Emergent chiral spin ordering and anomalous Hall effect of kagome lattice at 1/3 filling

TL;DR

This paper investigates the emergence of chiral spin order and the quantum anomalous Hall effect in strongly correlated kagome lattice systems at 1/3 filling, revealing new metallic and topological phases driven by interactions and spin-orbit coupling.

Contribution

It introduces new pinned metallic states and demonstrates how spin-orbit coupling induces Chern insulating phases with chiral spin order in kagome lattices.

Findings

Discovery of 1(2)-pinned metallic states in strongly interacting kagome systems.

Identification of a wide Chern insulating phase with chiral spin order due to spin-orbit coupling.

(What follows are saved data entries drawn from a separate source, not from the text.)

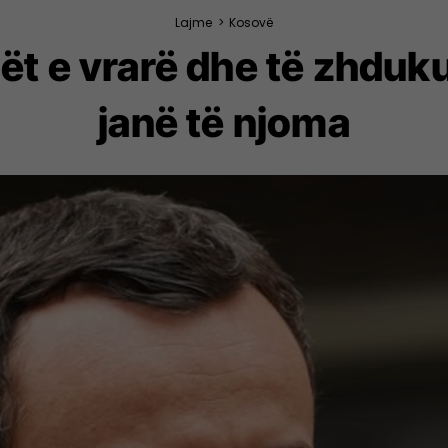
Lajme
>
Kosovë
ët e vrarë dhe të zhduku
janë të njoma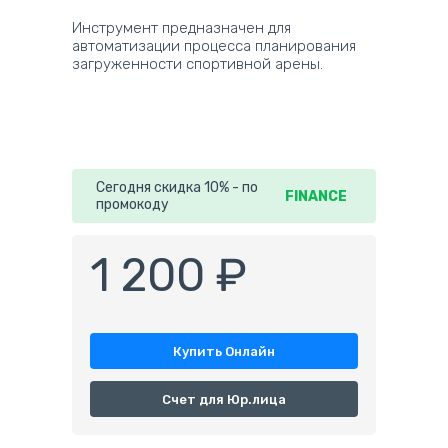
Инструмент предназначен для
автоматизации процесса планирования
загруженности спортивной арены.
Сегодня скидка 10% - по
FINANCE
промокоду
1 200 ₽
Купить Онлайн
Счет для Юр.лица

Prediction of quantum anomalous Hall effect arising from scalar spin chirality.

Abstract

The study of electronic and magnetic properties of kagome lattice has been an active research area searching for topological phases of matters. In particular, the kagome system with transition metal stannides and etc exhibit interesting anomalous Hall effects driven by ferromagnetic or non-collinear magnetic ordering. In this paper, motivated by these pioneer works, we study strongly correlated spin-orbit coupled electrons in kagome lattice at 1/3 filling. Using both Hartree-Fock approach and effective model analysis, we report quantum phase transitions accompanied with distinct charge and magnetic ordered phases. Especially, for strongly interacting limit, we discover new types of 1(2)-pinned metallic states which are understood by effective localized electron models. Furthermore, when spin-orbit coupling is present, it turns out that such pinned metallic states open a wide region of Chern insulating phase with chiral spin ordering. Thus, quantum anomalous Hall effect is expected with emergent scalar spin chirality. Our theory provides a theoretical platform of strongly interacting kagome metal which is applicable to transition metal stannides.